In patients unsuitable for warfarin, addition of clopidogrel to aspirin reduces the incidence of stroke by 28%, especially large disabling strokes, said Stuart Connolly, McMaster University, Hamilton, Canada, at the recent Boston AF Symposium. “Addition of clopidogrel to aspirin significantly reduces the risk of major haemorrhage, mostly gastro-intestinal,” he told delegates.
“About four years ago we published ACTIVE W, which showed that clopidogrel plus aspirin was less effective than warfarin and other anticoagulants in the primary outcome, which was a composite of vascular events. What was surprising was that there was an equal rate of haemorrhage in this group of patients with clopidogrel plus aspirin and warfarin,” Connolly said.
ACTIVE A, published in 2009, enrolled AF 7,554 patients unsuitable for warfarin. The main reasons were unwillingness to take warfarin (n=3,682, 48.7%), physician assessment that warfarin is inappropriate (n=3,105, 41.1%), and inability to comply with International Normalized Ratio (INR) monitoring (n=2,069, 27.4%).
“Patients in ACTIVE A and ACTIVE W had similar characteristics, same age, blood pressure, and almost the same CHADS2 score. What was different between the two groups is that the ACTIVE W patients were already mostly on warfarin by the time they were enrolled in the study as the ACTIVE A patients were mostly already on aspirin.”

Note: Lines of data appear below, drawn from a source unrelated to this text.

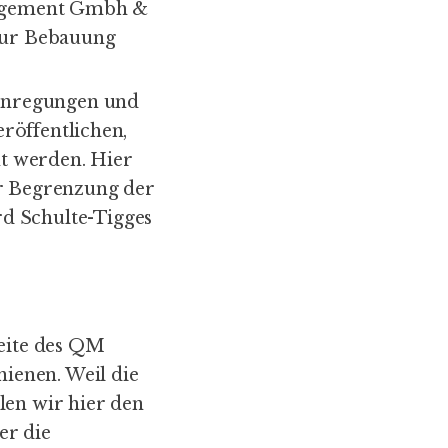
nagement Gmbh &
zur Bebauung
Anregungen und
röffentlichen,
t werden. Hier
ur Begrenzung der
rd Schulte-Tigges
Seite des QM
hienen. Weil die
len wir hier den
er die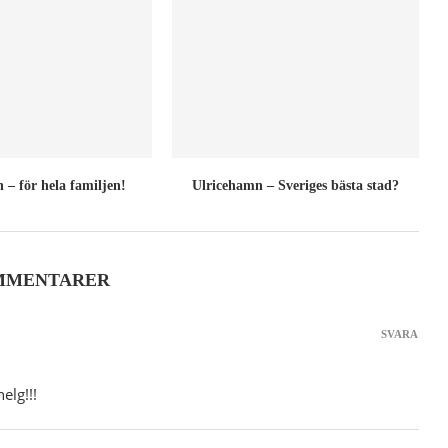
 – för hela familjen!
Ulricehamn – Sveriges bästa stad?
MMENTARER
SVARA
elg!!!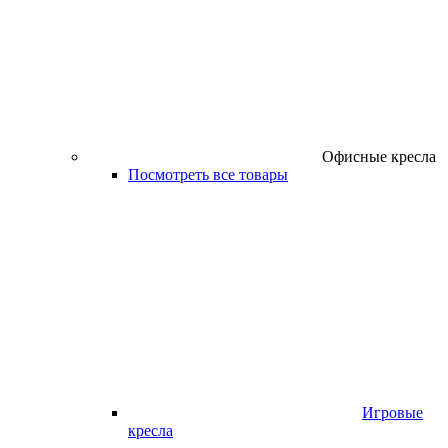
Офисные кресла
Посмотреть все товары
Игровые
кресла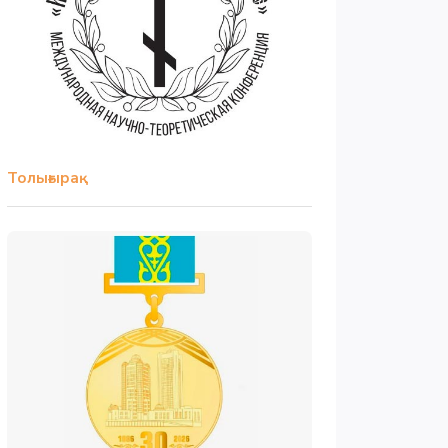
Толығырақ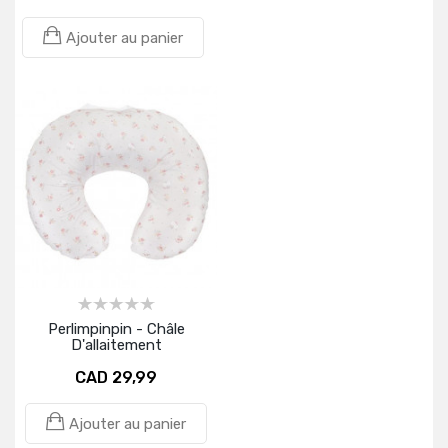
Ajouter au panier
Perlimpinpin - Châle
D'allaitement
CAD 29,99
Ajouter au panier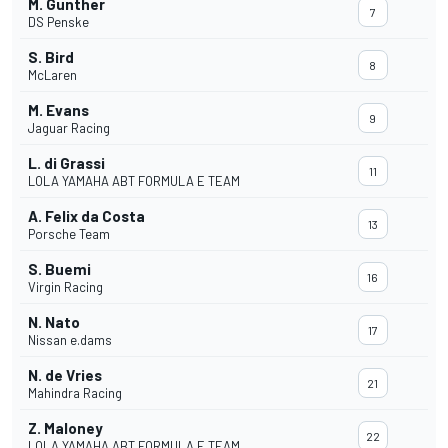
M. Gunther
7
DS Penske
S. Bird
8
McLaren
M. Evans
9
Jaguar Racing
L. di Grassi
11
LOLA YAMAHA ABT FORMULA E TEAM
A. Felix da Costa
13
Porsche Team
S. Buemi
16
Virgin Racing
N. Nato
17
Nissan e.dams
N. de Vries
21
Mahindra Racing
Z. Maloney
22
LOLA YAMAHA ABT FORMULA E TEAM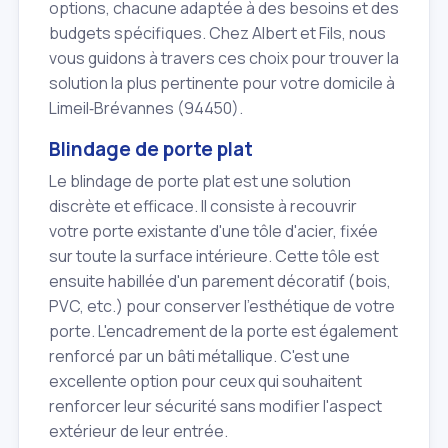
options, chacune adaptée à des besoins et des
budgets spécifiques. Chez Albert et Fils, nous
vous guidons à travers ces choix pour trouver la
solution la plus pertinente pour votre domicile à
Limeil‑Brévannes (94450).
Blindage de porte plat
Le blindage de porte plat est une solution
discrète et efficace. Il consiste à recouvrir
votre porte existante d'une tôle d'acier, fixée
sur toute la surface intérieure. Cette tôle est
ensuite habillée d'un parement décoratif (bois,
PVC, etc.) pour conserver l'esthétique de votre
porte. L'encadrement de la porte est également
renforcé par un bâti métallique. C'est une
excellente option pour ceux qui souhaitent
renforcer leur sécurité sans modifier l'aspect
extérieur de leur entrée.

The main result of ACTIVE A was a very substantial reduction in all-class stroke of 28% with the addition of clopidogrel to aspirin compared to placebo plus aspirin (p=0.00001). “Two thirds of all the strokes in this study are disabling or fatal strokes, so it shows that strokes in AF are big, the clots do not break when they get to brain, they block the artery and cause a large disabling stroke” he said. “On the other side of the coin, however, there was a price to pay for this benefit, an increase in the risk of bleeding. The risk of major bleeding went from a1.3 rate/year figure with aspirin to 2.0 with clopidogrel plus aspirin.”
Analysing stroke rates and risk reduction results in both studies, Connolly showed that rate per year with warfarin was 1.4 (ACTIVE W), clopidogrel plus aspirin was 2.4 (ACTIVE A and ACTIVE W), and aspirin alone was 3.3 (ACTIVE A). “There is a clear benefit with clopidogrel but it does not take us where we would like to be with warfarin.”
Dabigatran was evaluated in the RE-LY study, a randomised trial of long-term anticoagulation therapy, warfarin, compared with dabigatran. The results showed that the 110mg and 150mg of dabigatran were non-inferior to warfarin on the primary endpoint of reducing the incidence of stroke (ischaemic and haemorrhagic) and systemic embolism by 34%. There was no significant difference in the rate of major bleeding for dabigatran 150mg BID compared to warfarin. The rate of major bleeding with dabigatran 110mg BID (2.71%/year) was 20% lower compared to warfarin (p=0.003).
“On the other hand there was a slightly higher rate of acute myocardial infarction (MI). MI rates were low, above 0.25% per year, but there was about 30% myocardial infarction with dabigatran 150mg and 110mg,” said Connolly.
RE-LY was a global, phase III, randomised trial of 18,113 AF patients enrolled in more than 900 centres in 44 countries.